Ganz anders scheint Kiyama zu sein. Es hat nicht lange gedauert, bis sie sich neben mich gesetzt hat, bzw. sich über mich gelehnt, da sie "nur" durch das Fenster sehen wollte. Anscheinend glaubt sie nicht daran, dass ich durchaus erkenne, dass sie mir nahe sein will. Aber was soll´s? Immerhin nervt sie dabei nicht und versucht mich irgendwozu zu drängen. Also verbrachte sie den Großteil der Zeit damit, auf meinen Beinen zu liegen, welche ich auf der Sitzreihe vor mir gelegt hatte und sah aus dem Fenster.
Doch die Ruhe sollte nicht bis zum Ende halten. Kurz vor Schluss betrat eine Horde pubertierender Kleinkinder das Abteil und schwärmten von irgend so einem beknackten Vampirfilm und schienen unsterblich in die Darsteller verliebt. Natürlich war das ein Anlass den sich die Pookahs nicht entgehen ließen. Nach kurzem Rumgehopse Kelthys, war Vesa der Star der aufgebracht kreischenden Mädchenmenge, die ihn für die Liebe ihres Lebens hielten. Sofort fing er damit an, seinen Minderwertigkeitskomplexen nach zu geben und schwelgte in der kurzen Aufmerksamkeit die ihm zuteil wurde. Damit nicht genug wurde nun auch Kojiro in die Szenerie mit eingebunden. Durch Kelthys wunderbaren Künste war er wohl die Hauptdarstellerin des Films und Ikone so manch kleinen Mädchens.“
Am Rande der Seite ist zu dieser Textpassage ein fies grinsender Smiley gemalt.
„Doch auch Kelthy wollte sich schlussendlich selbst in all dem Trubel sehen und verwandelte sich auf der Toilette in ihre Eichhörnchengestalt um wild tanzend Kiyamas Aufmerksamkeit zu erregen und sie ebenfalls ein zu binden. Aber anscheinend kam sie nicht besonders gut damit klar, dass es etwas für die Mädchen gab, das wichtiger schien als ein tanzendes Eichhörnchen, denn schon nach kurzer Zeit verwandelte sie sich wieder zurück, um weiter ihr Unwesen zu treiben.
Nun verlieh sie anscheinend auch mir das Aussehen einer Person aus dem Film und schon hatte ich einen Fan an der Backe. Wenigstens schien ich nicht gerade den attraktivsten Darsteller erwischt zu haben, sodass der Mädchensturm ausblieb und ich die Kleine mit einem Autogramm zufrieden stellen konnte. Zum Glück stand der Name des Heinis auf der Karte.

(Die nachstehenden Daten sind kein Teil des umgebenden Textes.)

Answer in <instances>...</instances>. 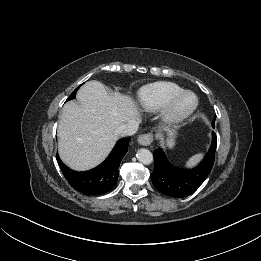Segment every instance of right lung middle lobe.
<instances>
[{"instance_id": "1", "label": "right lung middle lobe", "mask_w": 261, "mask_h": 261, "mask_svg": "<svg viewBox=\"0 0 261 261\" xmlns=\"http://www.w3.org/2000/svg\"><path fill=\"white\" fill-rule=\"evenodd\" d=\"M79 87H80V86H79ZM79 87H77V88L73 91V93L70 95V97L67 99V101H68V100H72V99L75 98L76 92H77V90L79 89Z\"/></svg>"}]
</instances>
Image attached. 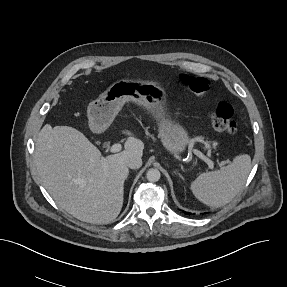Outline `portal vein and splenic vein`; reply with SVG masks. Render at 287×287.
Instances as JSON below:
<instances>
[{
  "instance_id": "portal-vein-and-splenic-vein-1",
  "label": "portal vein and splenic vein",
  "mask_w": 287,
  "mask_h": 287,
  "mask_svg": "<svg viewBox=\"0 0 287 287\" xmlns=\"http://www.w3.org/2000/svg\"><path fill=\"white\" fill-rule=\"evenodd\" d=\"M122 149V145L119 143H115L110 147V152L112 153H116L121 151ZM193 153L195 155H197L199 158H201L204 162H206L209 166L210 169L214 168V162L213 160H211L209 157H207L206 155H204L201 151L197 150V149H192ZM222 165V164H221Z\"/></svg>"
}]
</instances>
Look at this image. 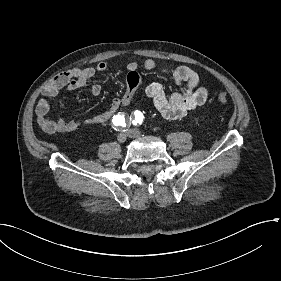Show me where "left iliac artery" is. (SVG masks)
<instances>
[{"label": "left iliac artery", "instance_id": "left-iliac-artery-1", "mask_svg": "<svg viewBox=\"0 0 281 281\" xmlns=\"http://www.w3.org/2000/svg\"><path fill=\"white\" fill-rule=\"evenodd\" d=\"M143 114L136 110L133 114V116L130 117V120H132L133 125H140L143 121Z\"/></svg>", "mask_w": 281, "mask_h": 281}]
</instances>
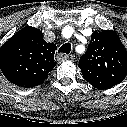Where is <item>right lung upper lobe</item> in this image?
Listing matches in <instances>:
<instances>
[{
	"label": "right lung upper lobe",
	"mask_w": 127,
	"mask_h": 127,
	"mask_svg": "<svg viewBox=\"0 0 127 127\" xmlns=\"http://www.w3.org/2000/svg\"><path fill=\"white\" fill-rule=\"evenodd\" d=\"M54 43L42 31L26 26L0 48V69L11 83L25 88L42 83L56 66Z\"/></svg>",
	"instance_id": "cb5924a9"
}]
</instances>
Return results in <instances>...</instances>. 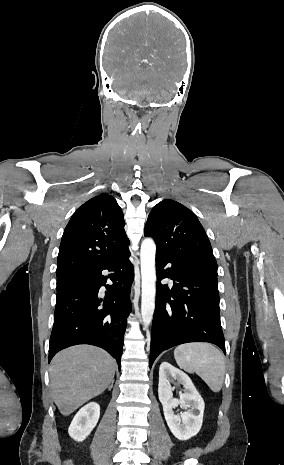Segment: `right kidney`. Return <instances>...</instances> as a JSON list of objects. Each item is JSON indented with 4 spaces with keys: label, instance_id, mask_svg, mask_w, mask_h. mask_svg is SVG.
Here are the masks:
<instances>
[{
    "label": "right kidney",
    "instance_id": "right-kidney-1",
    "mask_svg": "<svg viewBox=\"0 0 284 465\" xmlns=\"http://www.w3.org/2000/svg\"><path fill=\"white\" fill-rule=\"evenodd\" d=\"M100 407L97 403H88L76 413L69 429V437L74 441H84L98 423Z\"/></svg>",
    "mask_w": 284,
    "mask_h": 465
}]
</instances>
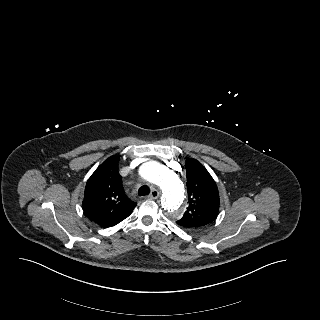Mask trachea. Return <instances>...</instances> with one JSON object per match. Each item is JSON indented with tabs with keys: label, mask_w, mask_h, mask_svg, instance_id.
I'll return each instance as SVG.
<instances>
[{
	"label": "trachea",
	"mask_w": 320,
	"mask_h": 320,
	"mask_svg": "<svg viewBox=\"0 0 320 320\" xmlns=\"http://www.w3.org/2000/svg\"><path fill=\"white\" fill-rule=\"evenodd\" d=\"M150 192V189L148 188V186L146 185H143L139 188L138 190V194L139 196H145V195H148Z\"/></svg>",
	"instance_id": "3493384b"
}]
</instances>
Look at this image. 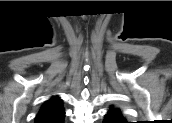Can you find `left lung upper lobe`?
<instances>
[{
    "mask_svg": "<svg viewBox=\"0 0 172 123\" xmlns=\"http://www.w3.org/2000/svg\"><path fill=\"white\" fill-rule=\"evenodd\" d=\"M106 120L112 123H126L119 109L110 108Z\"/></svg>",
    "mask_w": 172,
    "mask_h": 123,
    "instance_id": "5c2ea615",
    "label": "left lung upper lobe"
}]
</instances>
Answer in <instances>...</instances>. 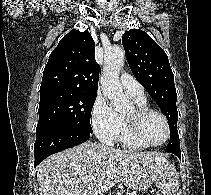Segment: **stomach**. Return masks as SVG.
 Returning <instances> with one entry per match:
<instances>
[{
  "mask_svg": "<svg viewBox=\"0 0 211 195\" xmlns=\"http://www.w3.org/2000/svg\"><path fill=\"white\" fill-rule=\"evenodd\" d=\"M135 178L138 183L146 180L144 177L135 176ZM154 182L160 189L157 195H175V188L178 182L175 168L169 162L161 164L159 172L155 174Z\"/></svg>",
  "mask_w": 211,
  "mask_h": 195,
  "instance_id": "1",
  "label": "stomach"
}]
</instances>
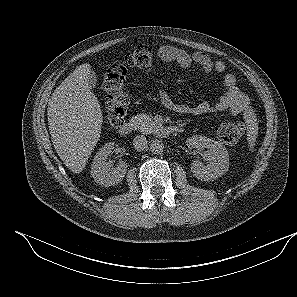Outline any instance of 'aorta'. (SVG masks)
<instances>
[{
    "mask_svg": "<svg viewBox=\"0 0 297 297\" xmlns=\"http://www.w3.org/2000/svg\"><path fill=\"white\" fill-rule=\"evenodd\" d=\"M150 151L153 154H162V152L164 151V144L162 143V141L155 139L150 144Z\"/></svg>",
    "mask_w": 297,
    "mask_h": 297,
    "instance_id": "1",
    "label": "aorta"
}]
</instances>
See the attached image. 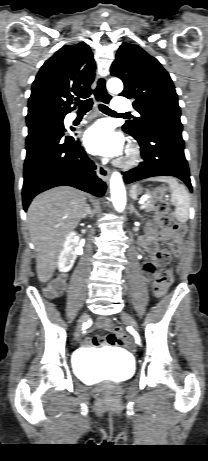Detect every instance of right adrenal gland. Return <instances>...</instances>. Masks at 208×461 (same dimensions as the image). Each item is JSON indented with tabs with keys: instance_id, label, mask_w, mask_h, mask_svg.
Wrapping results in <instances>:
<instances>
[{
	"instance_id": "2a0ac1e0",
	"label": "right adrenal gland",
	"mask_w": 208,
	"mask_h": 461,
	"mask_svg": "<svg viewBox=\"0 0 208 461\" xmlns=\"http://www.w3.org/2000/svg\"><path fill=\"white\" fill-rule=\"evenodd\" d=\"M87 209H88V211H87V214H85V215L83 216V218H87V217H89V218H91V219H92V218H93V216H94V211H93V210H91V207H90V205H87Z\"/></svg>"
}]
</instances>
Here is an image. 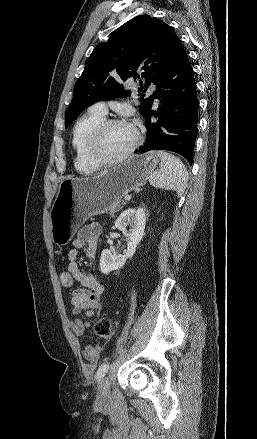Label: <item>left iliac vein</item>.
<instances>
[{"mask_svg": "<svg viewBox=\"0 0 257 439\" xmlns=\"http://www.w3.org/2000/svg\"><path fill=\"white\" fill-rule=\"evenodd\" d=\"M110 397V382L108 377H104L101 380L98 389L97 401L98 403H105L109 400Z\"/></svg>", "mask_w": 257, "mask_h": 439, "instance_id": "4c4485c4", "label": "left iliac vein"}]
</instances>
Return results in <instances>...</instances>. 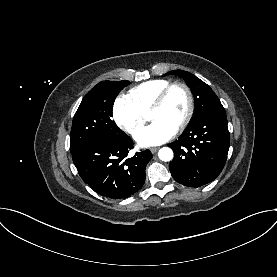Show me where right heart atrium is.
<instances>
[{
    "label": "right heart atrium",
    "mask_w": 277,
    "mask_h": 277,
    "mask_svg": "<svg viewBox=\"0 0 277 277\" xmlns=\"http://www.w3.org/2000/svg\"><path fill=\"white\" fill-rule=\"evenodd\" d=\"M116 124L128 134L134 135L143 125V113L126 95L118 96L112 108Z\"/></svg>",
    "instance_id": "1"
}]
</instances>
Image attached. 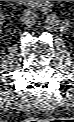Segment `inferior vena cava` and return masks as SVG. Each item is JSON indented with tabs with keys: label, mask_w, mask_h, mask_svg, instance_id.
I'll list each match as a JSON object with an SVG mask.
<instances>
[{
	"label": "inferior vena cava",
	"mask_w": 74,
	"mask_h": 122,
	"mask_svg": "<svg viewBox=\"0 0 74 122\" xmlns=\"http://www.w3.org/2000/svg\"><path fill=\"white\" fill-rule=\"evenodd\" d=\"M36 14L30 9L25 10L21 16V20L28 26L34 25L36 22Z\"/></svg>",
	"instance_id": "1"
}]
</instances>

Da die Gruppe der nervtötenden Mädchen jedoch eine Station früher aussteigen mussten als wir, endete das Treffen wenigstens in San Francisco. Sie meinten, sie wollten den Drehort des nächsten Filmes besuchen. Was gibt es nicht alles für Freaks!
In San Francisco angekommen mussten wir noch ein Stück zu Fuß zurücklegen, da die Freistatt wohl auf einer Insel lag, die wir nur mit einer Fähre erreichen konnten.

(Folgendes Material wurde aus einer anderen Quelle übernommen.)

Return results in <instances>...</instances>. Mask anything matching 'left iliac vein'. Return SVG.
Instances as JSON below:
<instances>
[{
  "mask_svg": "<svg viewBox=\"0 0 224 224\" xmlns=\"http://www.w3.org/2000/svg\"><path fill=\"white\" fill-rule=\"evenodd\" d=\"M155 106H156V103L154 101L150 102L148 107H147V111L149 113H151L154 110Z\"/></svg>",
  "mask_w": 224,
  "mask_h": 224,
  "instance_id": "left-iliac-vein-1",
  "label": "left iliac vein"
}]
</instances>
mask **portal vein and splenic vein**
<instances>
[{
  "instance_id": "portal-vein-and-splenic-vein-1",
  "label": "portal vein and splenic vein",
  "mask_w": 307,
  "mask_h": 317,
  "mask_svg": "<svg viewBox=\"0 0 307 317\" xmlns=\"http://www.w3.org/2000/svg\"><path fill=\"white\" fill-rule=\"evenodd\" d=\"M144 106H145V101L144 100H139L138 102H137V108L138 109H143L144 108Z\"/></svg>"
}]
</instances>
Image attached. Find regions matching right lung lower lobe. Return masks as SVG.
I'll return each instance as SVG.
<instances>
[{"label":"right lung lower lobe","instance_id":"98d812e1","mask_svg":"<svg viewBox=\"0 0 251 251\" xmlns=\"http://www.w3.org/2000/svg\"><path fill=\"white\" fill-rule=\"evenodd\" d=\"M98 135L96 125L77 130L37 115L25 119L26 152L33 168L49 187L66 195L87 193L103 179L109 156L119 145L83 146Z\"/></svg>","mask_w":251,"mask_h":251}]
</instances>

Auf dem trafen wir auf einen Hippie, der am Straßenrand saß und Lieder auf seiner Gitarre klimperte. Auf mich machte er keinen besonderen Eindruck, dennoch bewegte er den Rest dazu, stehen zu bleiben und ihm zu zu hören, sodass unsere Ankunft bei der Fähre um einige Minuten verzögert wurde. Später sollten wir dem Hippie auch auf der Insel begegnen. Wie er dort hingekommen ist? Keine Ahnung, aber wahrscheinlich kannte er eine Abkürzung, oder verfügte über besondere Fähigkeiten, jedenfalls war er vor uns dort.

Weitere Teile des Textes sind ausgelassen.